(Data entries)
- Opening Delimiter -

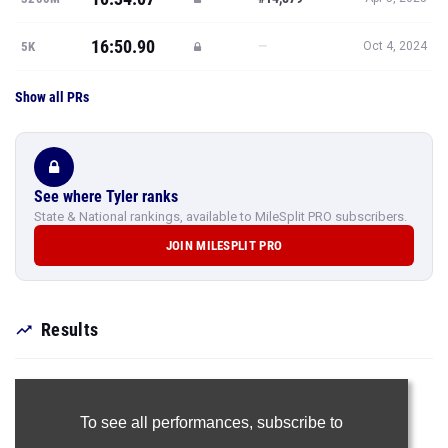
16:50.90
—
5K
Oct 4, 2024
Show all PRs
See where Tyler ranks
State & National rankings, available to MileSplit PRO subscribers.
JOIN MILESPLIT PRO
Results
To see all performances,
subscribe to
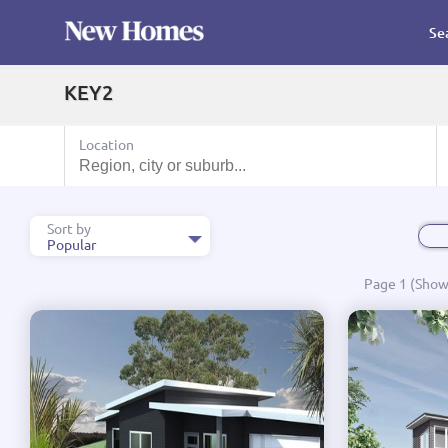
Se
KEY2
Location
Sort by
Popular
Popular
Page 1 (Showi
Name A - Z
Name Z - A
Price Low to High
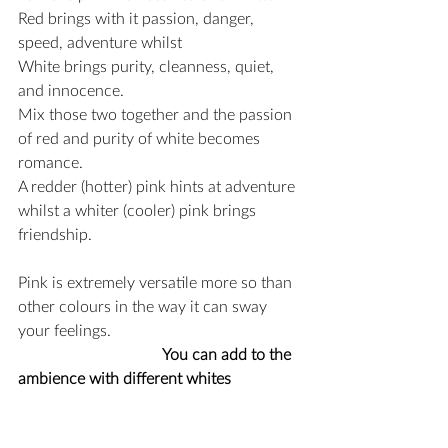
Red brings with it passion, danger, 
speed, adventure whilst
White brings purity, cleanness, quiet, 
and innocence.
Mix those two together and the passion 
of red and purity of white becomes 
romance.
A redder (hotter) pink hints at adventure 
whilst a whiter (cooler) pink brings 
friendship.
Pink is extremely versatile more so than 
other colours in the way it can sway 
your feelings.
You can add to the 
ambience with different whites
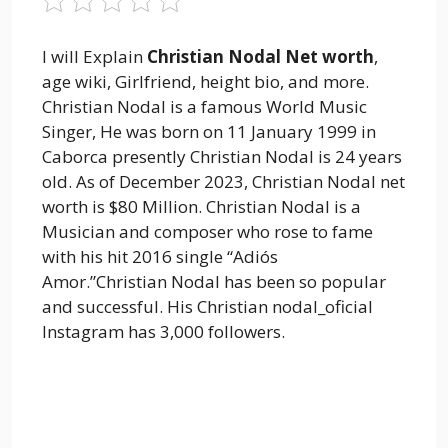
I will Explain
Christian Nodal Net worth
,
age wiki, Girlfriend, height bio, and more.
Christian Nodal is a famous World Music
Singer, He was born on 11 January 1999 in
Caborca presently Christian Nodal is 24 years
old. As of December 2023, Christian Nodal net
worth is $80 Million. Christian Nodal is a
Musician and composer who rose to fame
with his hit 2016 single “Adiós
Amor.”Christian Nodal has been so popular
and successful. His Christian nodal_oficial
Instagram has 3,000 followers.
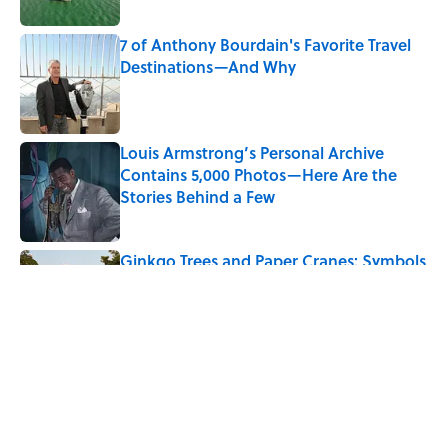
7 of Anthony Bourdain's Favorite Travel
Destinations—And Why
Published by on Invalid Date
Louis Armstrong’s Personal Archive
Contains 5,000 Photos—Here Are the
Stories Behind a Few
Published by on Invalid Date
Ginkgo Trees and Paper Cranes: Symbols
of Peace After Hiroshima
Published by on Invalid Date
5 related articles loaded
Related Tags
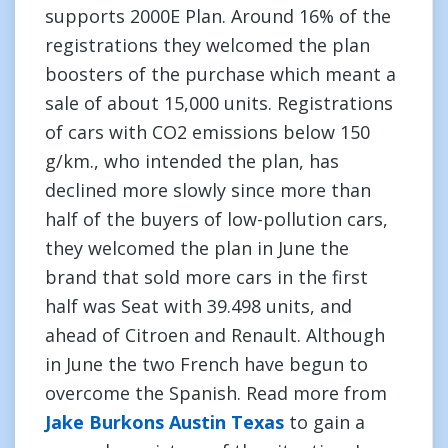
supports 2000E Plan. Around 16% of the
registrations they welcomed the plan
boosters of the purchase which meant a
sale of about 15,000 units. Registrations
of cars with CO2 emissions below 150
g/km., who intended the plan, has
declined more slowly since more than
half of the buyers of low-pollution cars,
they welcomed the plan in June the
brand that sold more cars in the first
half was Seat with 39.498 units, and
ahead of Citroen and Renault. Although
in June the two French have begun to
overcome the Spanish. Read more from
Jake Burkons Austin Texas
to gain a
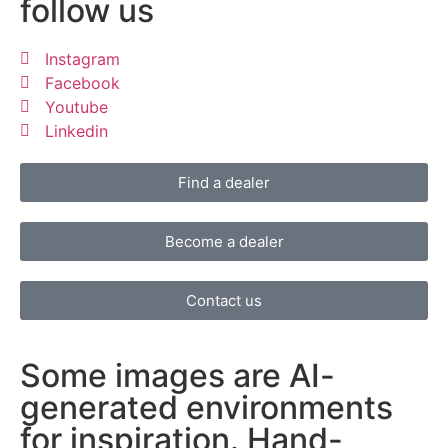
follow us
Instagram
Facebook
Youtube
Linkedin
Find a dealer
Become a dealer
Contact us
Some images are AI-
generated environments
for inspiration. Hand-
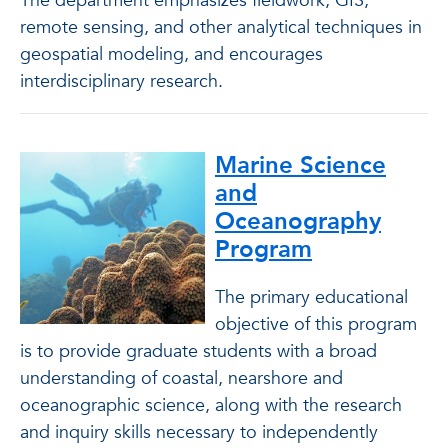
The department emphasizes fieldwork, GIS,
remote sensing, and other analytical techniques in
geospatial modeling, and encourages
interdisciplinary research.
Marine Science
and
Oceanography
Program
The primary educational
objective of this program
is to provide graduate students with a broad
understanding of coastal, nearshore and
oceanographic science, along with the research
and inquiry skills necessary to independently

- Closing Delimiter -

• _Task details_
Determine how many lines of the entries hold "June", and reply with that number only.

• _Answer to the problem_
2